Data provided
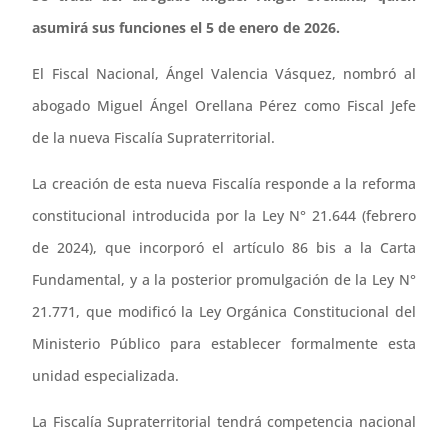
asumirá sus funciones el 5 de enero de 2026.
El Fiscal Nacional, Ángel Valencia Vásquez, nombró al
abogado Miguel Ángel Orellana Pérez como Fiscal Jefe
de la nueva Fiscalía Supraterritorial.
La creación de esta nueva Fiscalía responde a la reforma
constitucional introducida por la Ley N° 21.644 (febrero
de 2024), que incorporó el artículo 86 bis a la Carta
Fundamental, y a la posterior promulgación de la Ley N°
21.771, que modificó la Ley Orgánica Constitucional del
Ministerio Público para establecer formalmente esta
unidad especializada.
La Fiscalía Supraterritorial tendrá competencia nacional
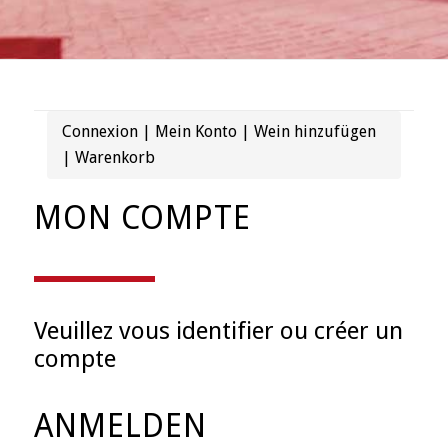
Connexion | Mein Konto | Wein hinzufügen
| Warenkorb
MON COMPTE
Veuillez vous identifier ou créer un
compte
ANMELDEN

Exercise prompt
Repeat, character for character, the lines of the material above from the line with "de la nueva Fiscalía Supraterritorial." through the line with "Fundamental, y a".

Answer for this exercise
de la nueva Fiscalía Supraterritorial.
La creación de esta nueva Fiscalía responde a la reforma
constitucional introducida por la Ley N° 21.644 (febrero
de 2024), que incorporó el artículo 86 bis a la Carta
Fundamental, y a la posterior promulgación de la Ley N°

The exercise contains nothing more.